News Feature | February 14, 2018

Water Industry Eyes Robotics, Artificial Intelligence

Sara Jerome

By Sara Jerome,
@sarmje

A former wastewater pro is working to bring robotics and artificial intelligence to an industry that arguably lags on tech adoption.

Tom Ferguson, Imagine H2O’s vice president of programming, spoke to Water Deeply about technology trends in the wastewater industry, including potential solutions in robotics and artificial intelligence.

Imagine H2O is a nonprofit based in San Francisco that helps water entrepreneurs find investors, Water Deeply reported. The company hosts a competition to find the most promising projects. In January, it sifted through a group of 206 applicants to find 13 that it will support with its resources. Winners will take home grants.

Among the finalists: Aquam LLC, which developed an energy-neutral way to address ultra-high-strength wastewater streams.

“Their initial niche is with a specific area of the food and beverage industry. Within wastewater, you’re looking at startup companies who are really good at identifying pain points within the market,” Ferguson said.

“I used to work in wastewater and I know that monitoring tank health is crucial. If your culture in a tank isn’t right, it will throw off your whole treatment process,” he continued.

Ferguson discussed reasons why robotics may be appealing to the water industry.

“Everybody has a membrane system in their water treatment process. And they are looking for intelligent ways to monitor the health of that membrane and, ideally, be able to clean that membrane without having to shut down the system, remove it and clean it off,” he said.

Another company to advance in Imagine H2O’s competition is Pipeguard, which offers a robotics solution for leak detection.

“[The] robot looks a little bit like a shuttlecock from badminton. Essentially, it goes down the pipe with the flow and provides a relatively granular look at pipe condition — regardless of the pipe material. The robot allows water companies to have more visibility into where their leaks are, especially the small leaks. The big leaks are usually self-evident — like when roads blow up. But where are the likely rupture points? We think [the inventor has] got a really novel solution and that there’s an appetite out there from water utilities,” Ferguson said.

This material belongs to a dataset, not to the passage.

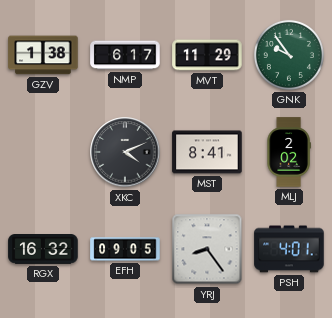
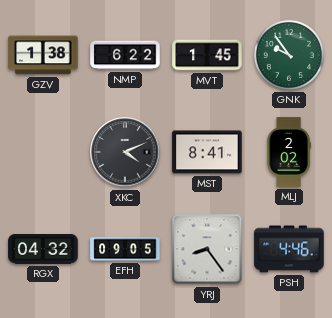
NMP: 6:17 -> 6:22
MVT: 11:29 -> 1:45
RGX: 16:32 -> 04:32
PSH: 4:01 -> 4:46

The water and wastewater industries are not known for deploying the world’s most cutting edge technologies. David Sedlak, a professor of civil and environmental engineering at UC Berkeley, discussed this issue with City Lab. Sedlak co-authored a paper on what the researchers termed an “innovation deficit in urban water.”

"The water industry by nature is conservative," he said. "It's focused on public health, reliable service, and compliance with regulations. Those three things add up to create a system that's resistant to change."